LD: D’ailleurs, comment le titre t’est-il venu?

AD: C’était comme une intuition, j’avais une idée mais pas claire… J’aimais la sonorité, il y a le mot «queue» qui fait animal, une queue d’animal mais aussi un membre. Et puis «cerise» ça faisait la chair, une couleur, une texture. Je trouvais que ça faisait sensuel aussi.

LD: Comme l’on parle du rêve et de l’inconscient, quel rapport cette pièce entretient-elle avec la psychanalyse?

AD: Je ne m’inspire pas exactement de la psychanalyse,  mais plutôt des idées de Carl Gustav Jung. C’est comme une adaptation, mais en amateur; ça m’a inspiré dans l’écriture. J’essayais d’être connectée à ces pensées, tu sais, celles qui surgissent dans notre cerveau mais qui ne semblent pas être de nous! 

Carl Gustav Jung dit que l’on est tout le temps en train de rêver. Et en effet, le rêve c’est un peu l’aboutissement de cette idée je trouve, entre conscience et inconscience. Queue Cerise c’est comme un ruban de Mœbius, on ne reconnaît pas le côté conscient ou inconscient, les deux faces se brouillent. On n’est pas capables de discerner, il n’y a plus de frontière. Le conscient et l’inconscient sont comme… entrelacés. La mise en scène essaye d’appuyer ce phénomène, avec des changements brusques de scènes, comme dans un rêve. C’est un peu brouillé on se retrouve dans une pièce puis une autre sans se souvenir des transitions.

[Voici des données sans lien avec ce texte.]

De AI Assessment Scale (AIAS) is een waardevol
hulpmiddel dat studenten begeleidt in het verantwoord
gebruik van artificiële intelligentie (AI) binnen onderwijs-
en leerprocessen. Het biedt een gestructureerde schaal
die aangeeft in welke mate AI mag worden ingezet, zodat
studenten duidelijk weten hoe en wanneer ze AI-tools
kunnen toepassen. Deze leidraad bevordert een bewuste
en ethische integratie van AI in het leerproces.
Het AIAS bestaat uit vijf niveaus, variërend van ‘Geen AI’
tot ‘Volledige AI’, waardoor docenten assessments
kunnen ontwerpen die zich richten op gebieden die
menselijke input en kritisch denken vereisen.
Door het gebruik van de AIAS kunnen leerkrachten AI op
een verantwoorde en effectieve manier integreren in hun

LD: À propos de la mise en scène: commewnt as-tu travaillé avec Olivier Morin, le metteur en scène?

AD: On a fait une espèce de laboratoire de Queue Cerise, donc on avait déjà un travail amorcé. Puis je suis retournée à l’écriture, c’est là que ma raison est revenue, j’ai dû organiser le chaos. Olivier m’avait donné des exercices à faire, il fallait que je travaille les personnages, j’avais besoin d’un cadre. Olivier m’a aidée pour ça. Puis à un moment, il fallait que je lâche l’écriture, et il a fallu que je lui passe le flambeau.

LD: Enfin, parlons un peu de toi. Quel lien trouves-tu entre ta carrière de comédienne et d’auteure?

AD: Quand je suis sortie de l’école il y a 10 ans, ma carrière n’a pas été très florissante, je n’avais pas beaucoup de confiance en moi, donc j’ai commencé à écrire. J’ai aussi participé au «Théâtre tout court», une soirée de courtes pièces, j’y ai participé à cinq reprises. Ça te permet d’explorer très vite ce que ça donne, en une semaine c’est écrit et monté, tu te sens vraiment libre d’explorer des thèmes.

Parfois je me sens mieux comme créatrice. Comédienne c’est parfois un peu passif. Pour être créatrice je prends un crayon pour écrire. Les monologues humoristiques, etc. J’explore, je trouve plus de fun et d’énergie en étant autonome.